Angler thought of his family, of endless meals of brown rice and beans, and was forced to agree.
“So did that man at the inn drink the blood of virgins?” he asked, trying to get back to what he felt was the important point.
“Good lord, how should I know? He didn’t have any suspiciously anemic maidens chained in his room, if that’s what you’re asking.”
“But what was that ticking thing you killed that man for? Was it clockwork?”
“Has anyone ever told you that you ask too many questions?”
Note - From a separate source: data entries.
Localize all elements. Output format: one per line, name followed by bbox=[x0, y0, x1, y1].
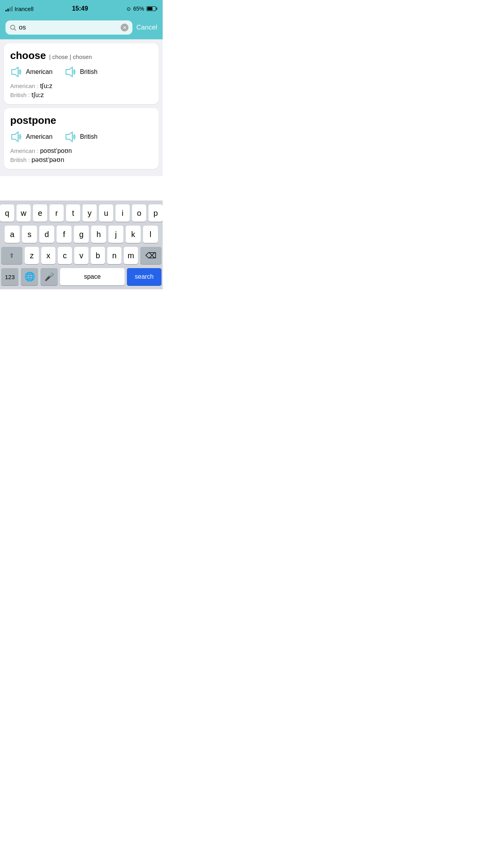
key-mic[interactable]: 🎤 bbox=[40, 268, 58, 285]
svg-marker-3 bbox=[66, 67, 72, 77]
american-phonetic-postpone: American : poʊstˈpoʊn bbox=[10, 147, 152, 154]
british-audio-choose[interactable]: British bbox=[64, 66, 97, 77]
word-title-choose: choose bbox=[10, 50, 46, 62]
search-input[interactable] bbox=[19, 24, 118, 31]
speaker-icon-american-postpone bbox=[10, 131, 23, 142]
key-t[interactable]: t bbox=[66, 204, 80, 222]
speaker-icon-british-postpone bbox=[64, 131, 77, 142]
key-space[interactable]: space bbox=[60, 268, 125, 285]
results-content: choose | chose | chosen American British bbox=[0, 39, 163, 176]
key-f[interactable]: f bbox=[57, 226, 72, 243]
key-numbers[interactable]: 123 bbox=[1, 268, 18, 285]
key-backspace[interactable]: ⌫ bbox=[140, 247, 161, 264]
key-shift[interactable]: ⇧ bbox=[1, 247, 22, 264]
key-o[interactable]: o bbox=[132, 204, 146, 222]
key-w[interactable]: w bbox=[17, 204, 31, 222]
key-b[interactable]: b bbox=[91, 247, 105, 264]
svg-marker-5 bbox=[66, 132, 72, 142]
key-a[interactable]: a bbox=[5, 226, 20, 243]
svg-line-1 bbox=[14, 29, 16, 30]
word-header-choose: choose | chose | chosen bbox=[10, 50, 152, 62]
phonetic-row-postpone: American : poʊstˈpoʊn British : pəʊstˈpə… bbox=[10, 147, 152, 164]
key-k[interactable]: k bbox=[126, 226, 141, 243]
british-label-choose: British bbox=[80, 68, 97, 75]
key-x[interactable]: x bbox=[41, 247, 55, 264]
key-v[interactable]: v bbox=[74, 247, 88, 264]
british-label-postpone: British bbox=[80, 133, 97, 140]
signal-icon bbox=[6, 6, 13, 11]
pronunciation-row-postpone: American British bbox=[10, 131, 152, 142]
status-bar: Irancell 15:49 ⊙ 65% bbox=[0, 0, 163, 17]
key-g[interactable]: g bbox=[74, 226, 89, 243]
american-audio-postpone[interactable]: American bbox=[10, 131, 53, 142]
key-e[interactable]: e bbox=[33, 204, 47, 222]
american-label-postpone: American bbox=[26, 133, 53, 140]
search-input-wrapper[interactable]: ✕ bbox=[6, 20, 132, 35]
american-audio-choose[interactable]: American bbox=[10, 66, 53, 77]
keyboard: q w e r t y u i o p a s d f g h j k l ⇧ … bbox=[0, 200, 163, 289]
carrier-name: Irancell bbox=[15, 6, 33, 12]
speaker-icon-american-choose bbox=[10, 66, 23, 77]
word-card-postpone: postpone American British bbox=[4, 108, 159, 169]
key-d[interactable]: d bbox=[39, 226, 54, 243]
pronunciation-row-choose: American British bbox=[10, 66, 152, 77]
search-bar: ✕ Cancel bbox=[0, 17, 163, 39]
status-left: Irancell bbox=[6, 6, 33, 12]
lock-icon: ⊙ bbox=[127, 6, 131, 12]
key-z[interactable]: z bbox=[25, 247, 39, 264]
british-phonetic-postpone: British : pəʊstˈpəʊn bbox=[10, 156, 152, 164]
keyboard-row-1: q w e r t y u i o p bbox=[1, 204, 161, 222]
keyboard-row-3: ⇧ z x c v b n m ⌫ bbox=[1, 247, 161, 264]
key-globe[interactable]: 🌐 bbox=[21, 268, 38, 285]
key-y[interactable]: y bbox=[83, 204, 97, 222]
british-phonetic-choose: British : tʃuːz bbox=[10, 91, 152, 99]
search-icon bbox=[9, 24, 17, 31]
key-m[interactable]: m bbox=[124, 247, 138, 264]
key-n[interactable]: n bbox=[107, 247, 121, 264]
time-display: 15:49 bbox=[72, 5, 88, 12]
american-phonetic-choose: American : tʃuːz bbox=[10, 82, 152, 90]
word-header-postpone: postpone bbox=[10, 114, 152, 127]
keyboard-bottom-row: 123 🌐 🎤 space search bbox=[1, 268, 161, 285]
speaker-icon-british-choose bbox=[64, 66, 77, 77]
key-r[interactable]: r bbox=[50, 204, 64, 222]
key-s[interactable]: s bbox=[22, 226, 37, 243]
svg-marker-4 bbox=[12, 132, 18, 142]
key-c[interactable]: c bbox=[58, 247, 72, 264]
word-card-choose: choose | chose | chosen American British bbox=[4, 43, 159, 104]
key-q[interactable]: q bbox=[0, 204, 14, 222]
phonetic-row-choose: American : tʃuːz British : tʃuːz bbox=[10, 82, 152, 99]
keyboard-row-2: a s d f g h j k l bbox=[1, 226, 161, 243]
key-l[interactable]: l bbox=[143, 226, 158, 243]
key-u[interactable]: u bbox=[99, 204, 113, 222]
key-i[interactable]: i bbox=[116, 204, 130, 222]
key-h[interactable]: h bbox=[91, 226, 106, 243]
status-right: ⊙ 65% bbox=[127, 6, 157, 12]
battery-icon bbox=[147, 6, 157, 11]
key-search[interactable]: search bbox=[127, 268, 161, 285]
svg-point-0 bbox=[11, 25, 15, 29]
cancel-button[interactable]: Cancel bbox=[136, 24, 157, 31]
key-p[interactable]: p bbox=[149, 204, 163, 222]
battery-percent: 65% bbox=[133, 6, 144, 12]
key-j[interactable]: j bbox=[108, 226, 123, 243]
word-title-postpone: postpone bbox=[10, 114, 56, 127]
american-label-choose: American bbox=[26, 68, 53, 75]
british-audio-postpone[interactable]: British bbox=[64, 131, 97, 142]
clear-button[interactable]: ✕ bbox=[121, 24, 128, 31]
word-forms-choose: | chose | chosen bbox=[49, 53, 92, 60]
svg-marker-2 bbox=[12, 67, 18, 77]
Angler sighed. “The Brothers used to tell me that, yes, so I stopped. But they never did anything this interesting!”
“I’ll try to be more boring in the future.”
“But you did kill that man,” said Angler doggedly.
Hemlock made a tsking sound. The saddlebag ticked quietly. “If you must know, I stole his heart.”
This gave Angler pause. “You mean he…was in love with you…like…?”
“Good lord, no!” Hemlock laughed. “His kind don’t fall in—well, perhaps they do, but—anyway, I’d never met him before. He had a heart made out of clockwork. I took it. It was keeping him alive at the time. Now it isn’t.”
“A clockwork heart? Why would anyone make a heart out of clockwork?”
“Because for some reason clockwork spleens never caught on? How should I know?”